Estimate response function for multi-shell ex-vivo marmoset data

It’s late-to-the-party-day, but here we go anyway :grin: :

So well, nope, not really a problem after all. :man_shrugging: The basic strategy and relative tissue properties it relies upon still hold for a marmoset. The challenge with these kinds of data is probably rather the ex-vivo aspect versus the maximum b-value you’ve been able to acquire. This indeed:

I’ve heard similar numbers, varying from a factor 3 to 4 indeed. But it also indeed seems that this was at least a bit anticipated here as well. If this lands you with an “in-vivo equivalent” b-value of about 2000, you should be good. What may be needed though, is to tune the -fa parameter of dwi2response dhollander, as I advised here as well: Multi-tissue CSD . A rodent (though in-vivo) is quite a step further away from a human-like brain compared to a marmoset… and even there, no worries given an appropriate tuning of -fa.

Sometimes not a bad idea indeed, although I’ve found it’s actually surprisingly hard to really select good voxels manually. Even single-fibre ones: you may aim for traditional single-fibre regions, only to select voxels that actually have quite some dispersion (though no “crossing”). The tournier algorithm avoids these consistently (and rightly so).

Too bad… :slightly_frowning_face: But this was crucial to dwi2response dhollander working correctly though as well: an initial FA threshold (i.e. that -fa option) is quite an important initial step.
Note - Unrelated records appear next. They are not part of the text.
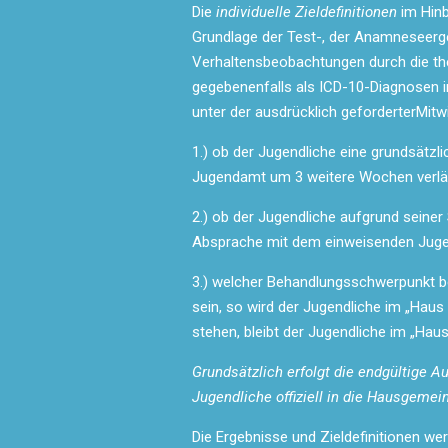
Die
individuelle Zieldefinitionen
im Hin
Grundlage der Test-, der Anamneseerg
Verhaltensbeobachtungen durch die the
gegebenenfalls als ICD-10-Diagnosen i
unter der ausdrücklich geforderterMit
1.) ob der Jugendliche eine grundsätzli
Jugendamt um 3 weitere Wochen verlä
2.) ob der Jugendliche aufgrund seiner S
Absprache mit dem einweisenden Jugen
3.) welcher Behandlungsschwerpunkt bei
sein, so wird der Jugendliche im „Haus
stehen, bleibt der Jugendliche im „Hau
Grundsätzlich erfolgt die endgültige 
Jugendliche offiziell in die Hausgem
Die Ergebnisse und Zieldefinitionen we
If that’s messed up by a faulty FA map, the algorithm may be set up for failure indeed. On the other hand, it’s a pity you now had to exclude this shell, because the highest b-value is definitely the most valuable one for most, if not all, CSD variants.

The result looks great though! The reason it works so well compared to traditional segmentation methods is that multi-tissue CSD is actually not a segmentation method (with e.g. spatial priors and based of just 1 or a few intensities): the signal within each voxel is pulled apart into tissue signal contributions independently. So it doesn’t matter how thin any structure is (spatially): if the tissue contribution to the signal in those voxels is there, it should be able to tease it out.

Makes sense indeed, but may depend on what the ex-vivo brain was suspended in, or even how it was prepared. But I have to agree, judging from the depicted results, it looks ok even if it would just be modelled with WM and GM alone.